Give the data again exactly as written, without any of its pictures.

[Records from a data collection]
====

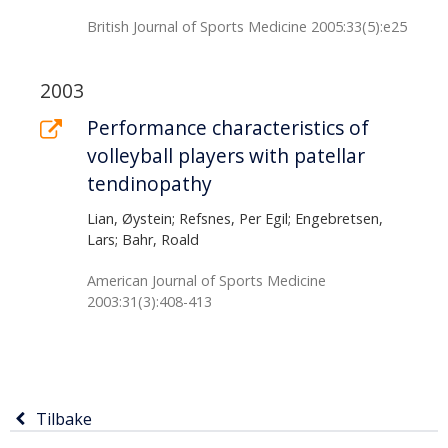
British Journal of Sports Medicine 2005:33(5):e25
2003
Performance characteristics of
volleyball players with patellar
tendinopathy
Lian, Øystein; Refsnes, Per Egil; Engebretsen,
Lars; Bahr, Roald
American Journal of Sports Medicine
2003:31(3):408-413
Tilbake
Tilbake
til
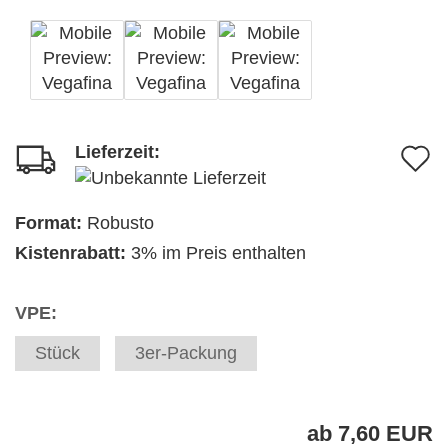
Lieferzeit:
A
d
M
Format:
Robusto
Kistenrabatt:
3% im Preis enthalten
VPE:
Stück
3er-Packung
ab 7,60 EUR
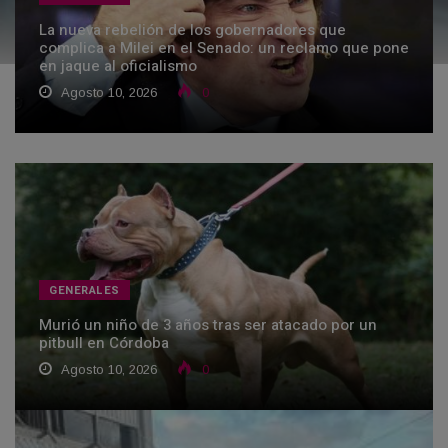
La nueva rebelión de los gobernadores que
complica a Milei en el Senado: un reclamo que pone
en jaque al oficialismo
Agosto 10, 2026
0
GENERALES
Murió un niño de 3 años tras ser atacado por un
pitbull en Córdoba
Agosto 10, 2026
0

====

■ Completed task:
British Journal of Sports Medicine 2005:33(5):e25
2003
Performance characteristics of
volleyball players with patellar
tendinopathy
Lian, Øystein; Refsnes, Per Egil; Engebretsen,
Lars; Bahr, Roald
American Journal of Sports Medicine
2003:31(3):408-413
Tilbake
Tilbake
til
Lieferzeit:
A
d
M
Format:
Robusto
Kistenrabatt:
3% im Preis enthalten
VPE:
Stück
3er-Packung
ab 7,60 EUR
La nueva rebelión de los gobernadores que
complica a Milei en el Senado: un reclamo que pone
en jaque al oficialismo
Agosto 10, 2026
0
GENERALES
Murió un niño de 3 años tras ser atacado por un
pitbull en Córdoba
Agosto 10, 2026
0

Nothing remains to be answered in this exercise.